My husband said to me a few days ago, “Did you see that Hell or High Water t-shirt? I want one of those.” My jaw dropped – my Calgary-born and raised, Stampede-hating husband wanted a Stampede t-shirt? “It’s for flood relief, you know,” he pointed out.
Despite my Stampede-hating husband, I love Stampede, and haven’t missed a single year since moving to Calgary in 1993. Except this year.
We began renovating our house to list it for sale a few days before the floods hit and ravaged downtown Calgary, Canmore, High River and elsewhere. We’ve spent every waking hour painting, dry walling and fixing up our place to sell. While not far away, people were renovating their houses in the hopes of salvaging it and avoiding their home being condemned.
I’ve felt very selfish by focusing on our needs instead of what my neighbours down the highway need.
We finished our work on Sunday night and I immediately began planning what I could do to help High River, the worst hit area. I decided that as much as I love Stampede (it’s not just deep fried food and too short shorts), I won’t be going this year. Instead I took the $150 I would have spent on the grounds and bought sandwich fixings, apples, cookies and granola bars. The girls helped me package up 50 lunches to take to High River the next day for distribution. We had a great time talking about the importance of helping those in need, and it felt good to be doing good.

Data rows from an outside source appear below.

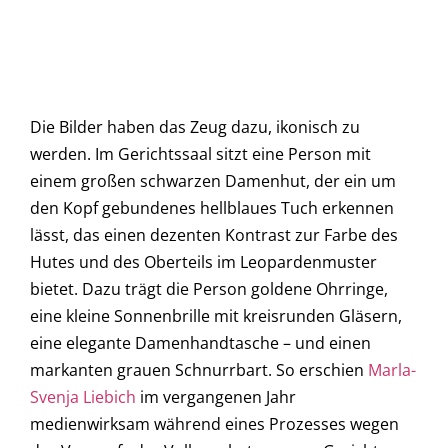
Die Bilder haben das Zeug dazu, ikonisch zu
werden. Im Gerichtssaal sitzt eine Person mit
einem großen schwarzen Damenhut, der ein um
den Kopf gebundenes hellblaues Tuch erkennen
lässt, das einen dezenten Kontrast zur Farbe des
Hutes und des Oberteils im Leopardenmuster
bietet. Dazu trägt die Person goldene Ohrringe,
eine kleine Sonnenbrille mit kreisrunden Gläsern,
eine elegante Damenhandtasche – und einen
markanten grauen Schnurrbart. So erschien
Marla-
Svenja Liebich
im vergangenen Jahr
medienwirksam während eines Prozesses wegen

The next day I dropped off the food to the main volunteer matching tent at Riverside park and received an address of a home in need of help. I set off from the park in my van and immediately began crying. Street after street featured piles of appliances on front lawns, huge piles of belongings in back alleys and front lawns too. Furniture, drywall, clothing, kids toys, photo albums – all salvageable. Amidst it all were hundreds of volunteers in white coveralls, masks and gloves lugging, cleaning and rebuilding.
It’s one thing to know there’s need and to help from afar by making food and donating money.
It’s completely different to feel the need and sorrow and pain and pitch in to help by scrubbing sewage off an elderly couple’s belongings.
I spent six hours hosing, scrubbing and bleaching down the garage of retirees Harvey and Judy. They were lucky – their immediate neighbours on both sides, seniors as well, had lost their homes completely and they have no idea if they’ll receive any compensation for their condemned homes.
A few more volunteers showed up and the work went much more quickly. By the end of the day the garage was nearly ready to re-drywall.
Leaving, I drove by house after house with signs in the windows asking for volunteers. They need more people there. I know YYC is Open but High River isn’t. They need our help still, and will for a long while. You can help by volunteering your time to help another family salvage their life. Help is appreciated every day of the week – if you can’t spare a weekend or single weekend day, could you sacrifice a vacation day? Maybe ask your boss to coordinate a team building volunteer day? If you’re home with kids, you could call your friends and see if anyone is willing to swap childcare and each of you can take a day. Can you imagine how High River would look if every adult in Calgary, Airdrie, Okotoks, Chestermere, Strathmore and Cochrane gave just one single day of their time to the clean up effort?
I brought my camera to High River, but couldn’t bring myself to take photos. It felt like it would be just one more violation of the people there. If the photos help you connect with the need, you can see recent photos of the continuing devastation on the High River Times website.
I’d love to hear your stories of how you’re finding a way to help in the aftermath.